Follow-up e sicurezza
In seguito all'intervento il nostro Istituto richiede al paziente un controllo del PSA ogni 90 giorni per circa 12-18 mesi e poi un esame ogni 6 mesi per cinque anni. Non esistono potenziali pericoli di contaminazione radioattiva nei confronti dei familiari. Lo Iodio-125 emette bassissima energia radioattiva, perloppiù contenuta nella regione prostatica.
Ad ogni modo una minima quantità di radiazioni può venir emessa; in alcuni casi occorre prestare attenzione nel caso in cui venga espulso qualche semino con le urine. Per questa ragione sono da evitare contatti ravvicinati con i bambini e con le donne in gravidanza nelle due settimane successive all'intervento.
Il tumore alla prostata è una malattia ancora oggni enigmatica: non vi è ancora generale consenso su di un unico trattamento ideale. Sono considerati tradizionalmente golden standards la prostatectomia radicale e la radioterapia esterna. Sfortunatamente, entrambe le procedure riportano un alto tasso di insuccessi e di complicazioni: non tutti i pazienti infatti potrebbero aver bisogno di un trattamento così aggressivo. Per alcuni, infatti, queste opzioni potrebbero rappresentare un trattamento eccessivo che li espone inutilmente a complicanze potenziali. Le metodiche meno invasive quali la crioterapia e la brachiterapia risultano essere le più valide per molte situazioni. Pur nel breve periodo indicano un'alta percentuale di successo. Infatti la maggior parte dei pazienti mantiene uno standard di vita paragonabile al passato. Anche il costo dei trattamenti si è abbassato sensibilmente.
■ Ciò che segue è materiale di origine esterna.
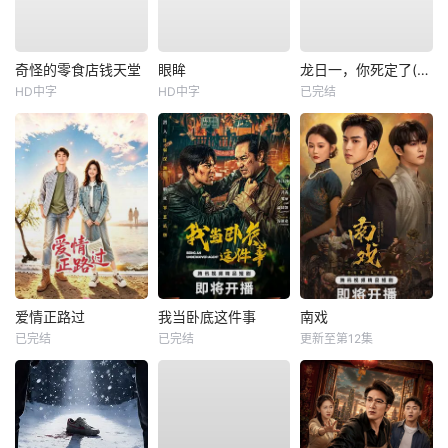
奇怪的零食店钱天堂
眼眸
龙日一，你死定了(短剧)
HD中字
HD中字
已完结
爱情正路过
我当卧底这件事
南戏
已完结
已完结
更新至第12集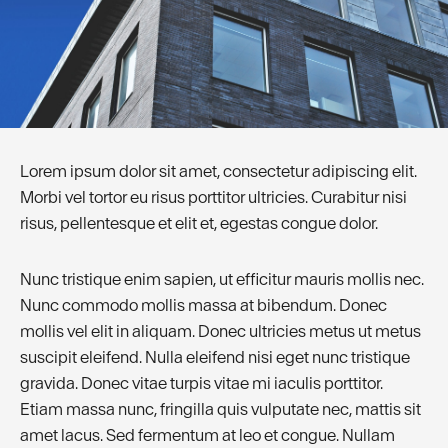
Lorem ipsum dolor sit amet, consectetur adipiscing elit.
Morbi vel tortor eu risus porttitor ultricies. Curabitur nisi
risus, pellentesque et elit et, egestas congue dolor.
Nunc tristique enim sapien, ut efficitur mauris mollis nec.
Nunc commodo mollis massa at bibendum. Donec
mollis vel elit in aliquam. Donec ultricies metus ut metus
suscipit eleifend. Nulla eleifend nisi eget nunc tristique
gravida. Donec vitae turpis vitae mi iaculis porttitor.
Etiam massa nunc, fringilla quis vulputate nec, mattis sit
amet lacus. Sed fermentum at leo et congue. Nullam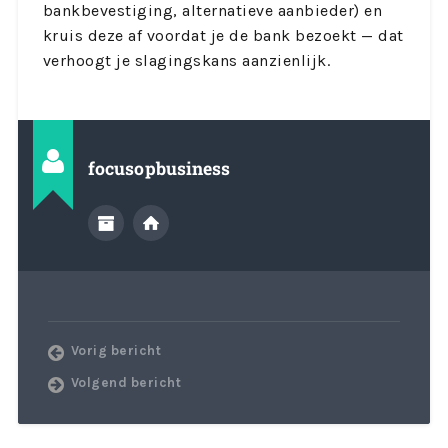
bankbevestiging, alternatieve aanbieder) en
kruis deze af voordat je de bank bezoekt — dat
verhoogt je slagingskans aanzienlijk.
focusopbusiness
Vorig bericht
Volgend bericht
Deve essere assolutamente chiaro il fatto che il primo fattore di scelta per il trattamento idoneo deve essere una stadiazione iniziale del tumore precisa. Vogliamo sottolineare che la crioterapia e la brachiterapia sono procedure fortemente dipendenti dalle capacità dell'operatore.
I centri per la terapia del cancro della prostata dovrebbero poter offrire tutti i tipi di trattamento. L'uso di apparecchiature aggiornate è essenziale. E' prudente che ogni paziente investighi approfonditamente le diverse opzioni terapeutiche.
Poiché il tumore prostatico è una malattia a crescita lenta, il paziente ha tutto il tempo per autoeducarsi e per investigare le diverse opzioni terapeutiche.